Toen opa, oma en Mila wegreden, renden wij naar de keuken waar je vandaag met de Chef van het PMC appelflappen en wentelteefjes kon bakken. Je was zo enorm in je element en bakte er van allebei twee; die je grotendeels nog zelf op at ook. Terug op de kamer wachtte daar alweer een verrassing: de ijscokar waar je bij de MPZ om gevraagd had, was gewoon op de kamer gezet. Die ogen van jou werden groter dan groot. De rest van de middag was je dan ook lekker druk met spelen met Lego Friends (die had je óók nog), het ziekenhuis en de ijscokar. We aten lekkere pasta, maar jij had na die wentelteefjes niet zo heel veel honger meer. Je toetje, dat ging er wel weer in dan. Pas na het eten informeerde je voor het eerst naar de iPad. Tuurlijk mag je van ons daar even op kijken, je bent immers aangesloten. Aangesloten op je eigen rugzakje wel te verstaan, dus je bent helemaal mobiel. Voor deze week moeten we misschien wat andere regels moeten opstellen. Want voel jij je goed en kun je de kamer af, dan gaan we lekker op pad. Lukt dat niet, dan is de iPad er natuurlijk nog. Vanavond keek je nog snel een aflevering van Paw Patrol en daarna las ik een Borre voor. Je sliep denk ik al, voordat de schuifdeur goed en wel dicht zat.
Lieve Jasmijn, vanochtend in de auto durfde ik hardop tegen mama te zeggen, wat de afgelopen dagen al een paar keer door mijn hoofd geschoten is. Stel dat alles volgens plan blijft lopen; dat jij zo sterk blijft als je bent en dat we halverwege deze kuur al naar huis mogen; dat we de volgende kuur zelfs helemaal thuis mogen doen; dat jij geen koorts of andere infecties krijgt met opnames tot gevolg; én dat deze verschrikkelijke kloteziekte na jouw bloemenkraal in september nooit meer terug gaat komen; als dat állemaal zo is, dan wordt dit de laatste keer dat we in het PMC gaan slapen.

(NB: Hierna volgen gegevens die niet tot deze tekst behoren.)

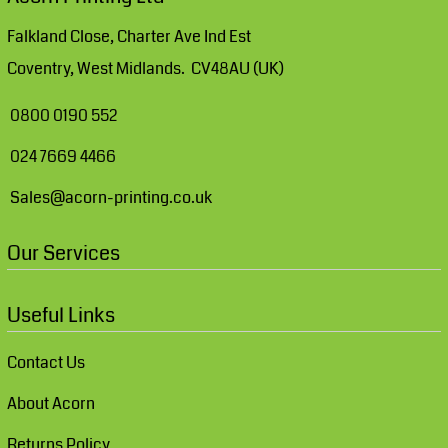
Falkland Close, Charter Ave Ind Est
Coventry, West Midlands. CV48AU (UK)
0800 0190 552
024 7669 4466
Sales@acorn-printing.co.uk
Our Services
Useful Links
Contact Us
About Acorn
Returns Policy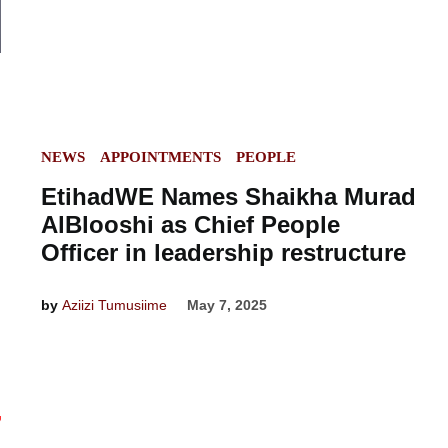
POSTED
NEWS
APPOINTMENTS
PEOPLE
IN
EtihadWE Names Shaikha Murad
AlBlooshi as Chief People
Officer in leadership restructure
by
Aziizi Tumusiime
May 7, 2025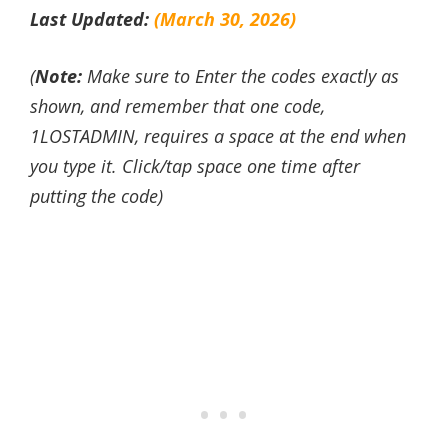
Last Updated:
(March 30, 2026)
(
Note:
Make sure to Enter the codes exactly as
shown, and remember that one code,
1LOSTADMIN, requires a space at the end when
you type it. Click/tap space one time after
putting the code)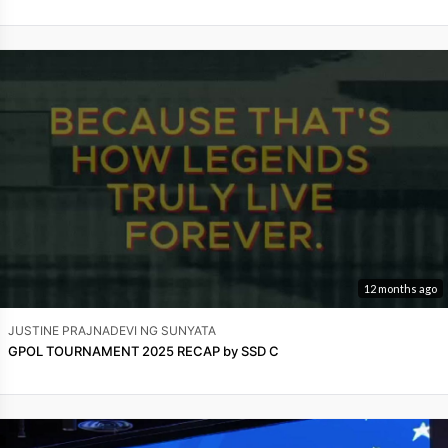
12 months ago
JUSTINE PRAJNADEVI NG SUNYATA
GPOL TOURNAMENT 2025 RECAP by SSD C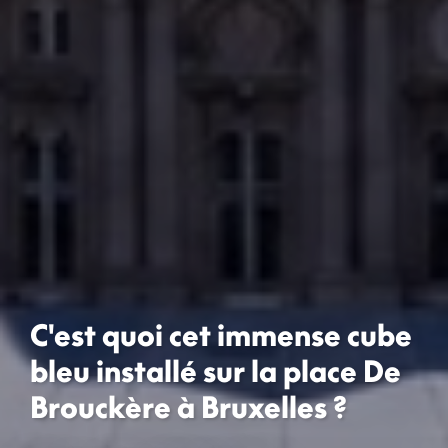
C'est quoi cet immense cube
bleu installé sur la place De
Brouckère à Bruxelles ?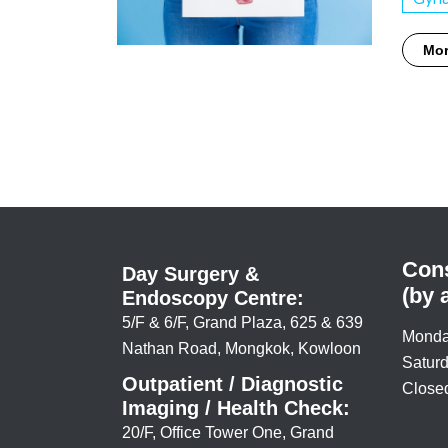
Mo
Cons
Day Surgery &
(by 
Endoscopy Centre:
5/F & 6/F, Grand Plaza, 625 & 639
Monda
Nathan Road, Mongkok, Kowloon
Saturd
Outpatient / Diagnostic
Closed
Imaging / Health Check:
20/F, Office Tower One, Grand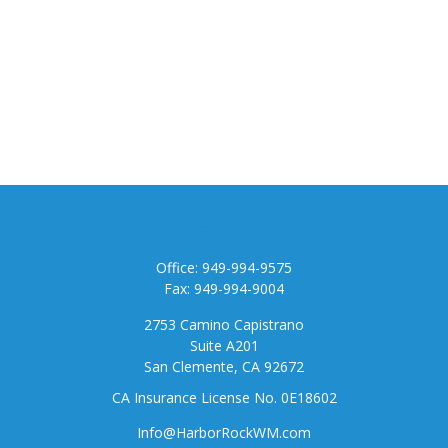
Contact
Office:
949-994-9575
Fax:
949-994-9004
2753 Camino Capistrano
Suite A201
San Clemente,
CA
92672
CA Insurance License No. 0E18602
Info@HarborRockWM.com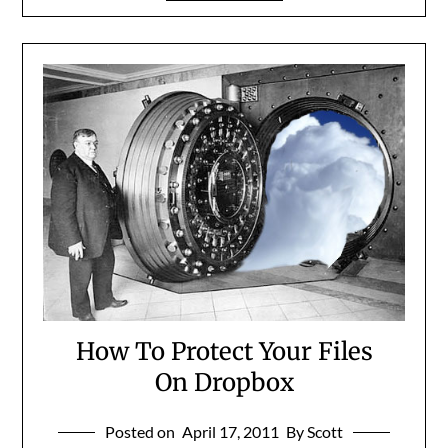
How To Protect Your Files
On Dropbox
Posted on
April 17, 2011
By Scott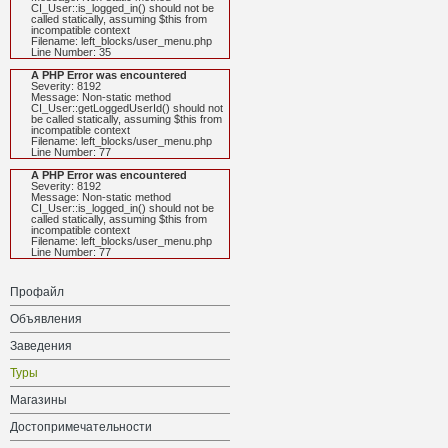
CI_User::is_logged_in() should not be
called statically, assuming $this from
incompatible context
Filename: left_blocks/user_menu.php
Line Number: 35
A PHP Error was encountered
Severity: 8192
Message: Non-static method
CI_User::getLoggedUserId() should not
be called statically, assuming $this from
incompatible context
Filename: left_blocks/user_menu.php
Line Number: 77
A PHP Error was encountered
Severity: 8192
Message: Non-static method
CI_User::is_logged_in() should not be
called statically, assuming $this from
incompatible context
Filename: left_blocks/user_menu.php
Line Number: 77
Профайл
Объявления
Заведения
Туры
Магазины
Достопримечательности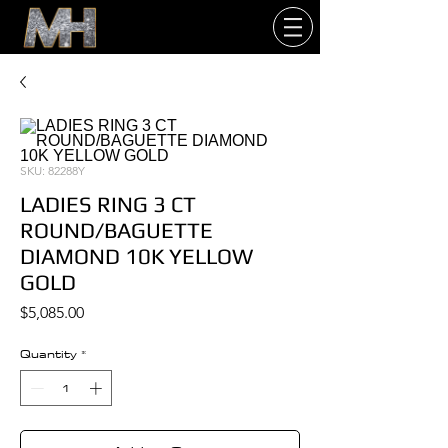
SKU: 82288Y
LADIES RING 3 CT
ROUND/BAGUETTE
DIAMOND 10K YELLOW
GOLD
Price
$5,085.00
Quantity
*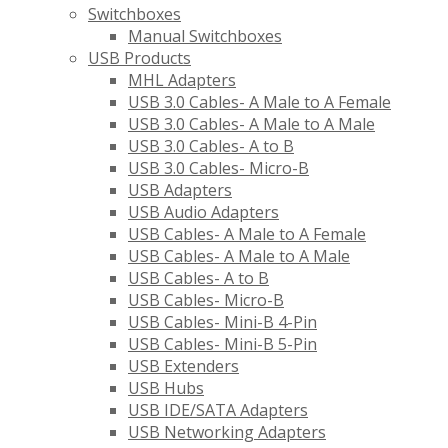
Switchboxes
Manual Switchboxes
USB Products
MHL Adapters
USB 3.0 Cables- A Male to A Female
USB 3.0 Cables- A Male to A Male
USB 3.0 Cables- A to B
USB 3.0 Cables- Micro-B
USB Adapters
USB Audio Adapters
USB Cables- A Male to A Female
USB Cables- A Male to A Male
USB Cables- A to B
USB Cables- Micro-B
USB Cables- Mini-B 4-Pin
USB Cables- Mini-B 5-Pin
USB Extenders
USB Hubs
USB IDE/SATA Adapters
USB Networking Adapters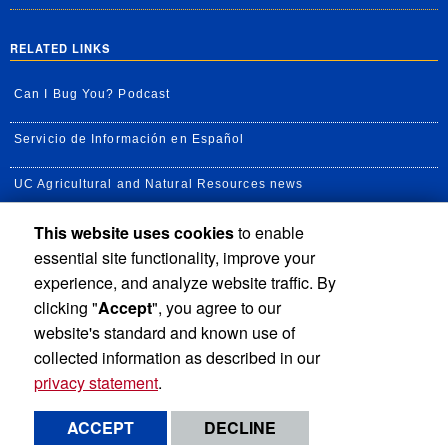
RELATED LINKS
Can I Bug You? Podcast
Servicio de Información en Español
UC Agricultural and Natural Resources news
This website uses cookies
to enable
UC Newsroom
essential site functionality, improve your
Creator State Podcast
experience, and analyze website traffic. By
clicking "
Accept
", you agree to our
Available Feeds
website's standard and known use of
collected information as described in our
privacy statement
.
Privacy and Accessibility
Report barrier to accessibility
ACCEPT
DECLINE
Terms and Conditions
© 2026 Regents of the University of California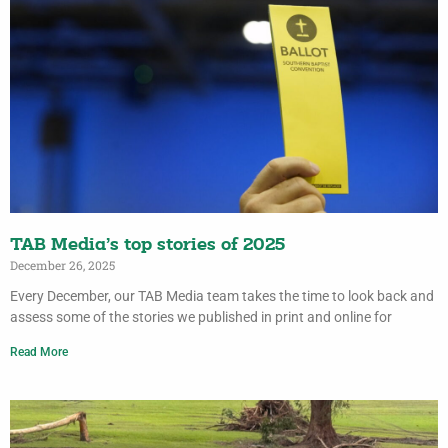
TAB Media’s top stories of 2025
December 26, 2025
Every December, our TAB Media team takes the time to look back and
assess some of the stories we published in print and online for
Read More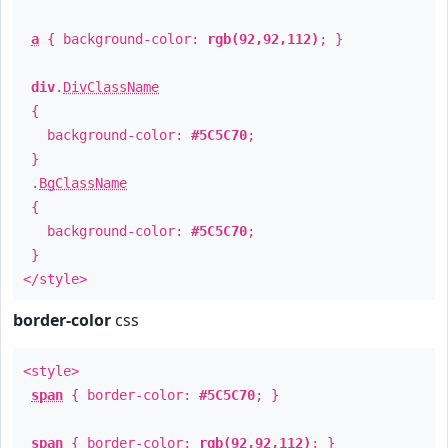
a
{ background-color:
rgb(92,92,112)
; }
div
.
DivClassName
{
background-color:
#5C5C70
;
}
.
BgClassName
{
background-color:
#5C5C70
;
}
</style>
border-color
css
<style>
span
{ border-color:
#5C5C70
; }
span
{ border-color:
rgb(92,92,112)
; }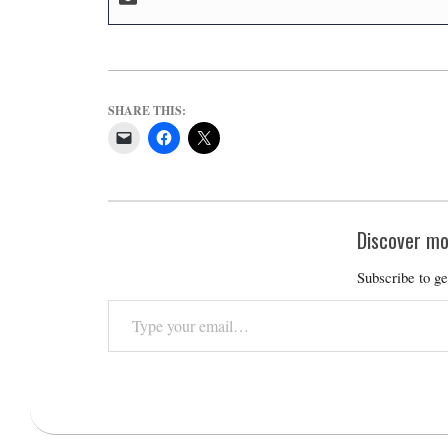
SHARE THIS:
Discover mo
Subscribe to ge
Type
your
email…
2025-
01-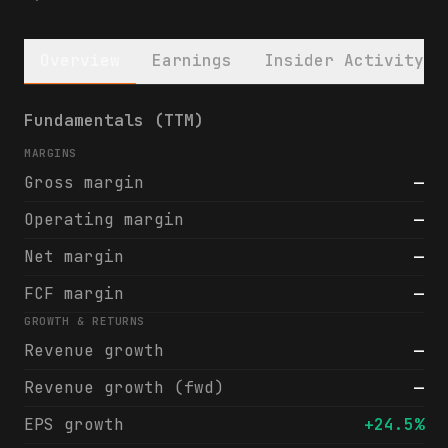
Overview
Earnings
Insider Activity
Contineum Therapeutics, Inc. Class A Commo
Fundamentals (TTM)
MARGINS
Gross margin
—
Operating margin
—
Net margin
—
FCF margin
—
GROWTH & RETURNS
Revenue growth
—
Revenue growth (fwd)
—
EPS growth
+24.5%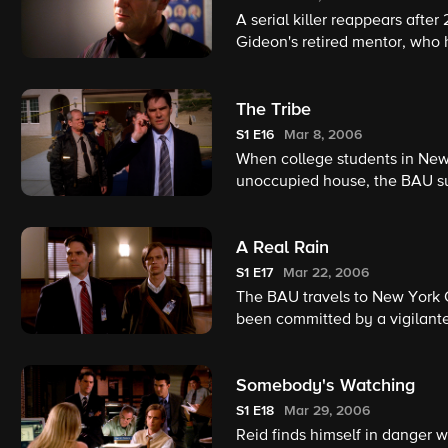
A serial killer reappears afte
Gideon's retired mentor, who h
promise he will kill another vi
The Tribe
S1
E16
Mar 8, 2006
When college students in New
unoccupied house, the BAU sus
American rituals is responsibl
A Real Rain
S1
E17
Mar 22, 2006
The BAU travels to New York C
been committed by a vigilant
been released by the justice 
Somebody's Watching
S1
E18
Mar 29, 2006
Reid finds himself in danger w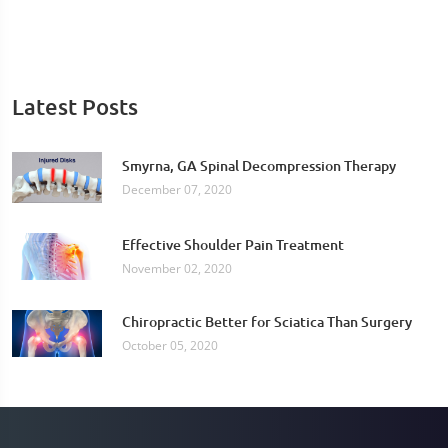
Latest Posts
Smyrna, GA Spinal Decompression Therapy
December 07, 2020
Effective Shoulder Pain Treatment
November 02, 2020
Chiropractic Better for Sciatica Than Surgery
October 05, 2020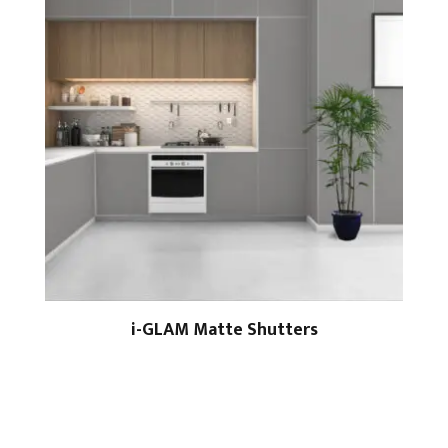
i-GLAM Matte Shutters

Het klinkt bizar, maar het is een mogelijkheid. Misschien niet de meest voor de hand liggende mogelijkheid, maar toch. Het zou kunnen dat we over een paar dagen naar huis gaan en nooit meer op die prachtige ouderkamer mogen slapen. Dat we alleen nog maar voor controles, scans en kleine handelingen naar de dagbehandeling komen. Iets in mij zou dat, hoe krankzinnig dat ook klinkt, jammer vinden. Ik lijk er nog niet klaar voor, het lijkt ook nog zo ver weg. Maar als alles gaat zoals het moet gaan, dan is dat wel wat het is. Toen ik het vanochtend tegen mama zei, moesten we allebei glimlachen. We hebben afgesproken om nog maar extra van die prachtige kamer en die lieve zusters te genieten de komende dagen. Je weet immers maar nooit. Aan jou zal het in ieder geval niet liggen; zeker niet als ik zag hoe je vandaag was. Johan Cruijff zou het ongeveer zo hebben omschreven: “Je doet het op de afdeling zo goed, dat je er nooit meer mag komen.” Laten we het hopen liefie. Laten we het hopen…
Ik hou van je, kuur twee is begonnen.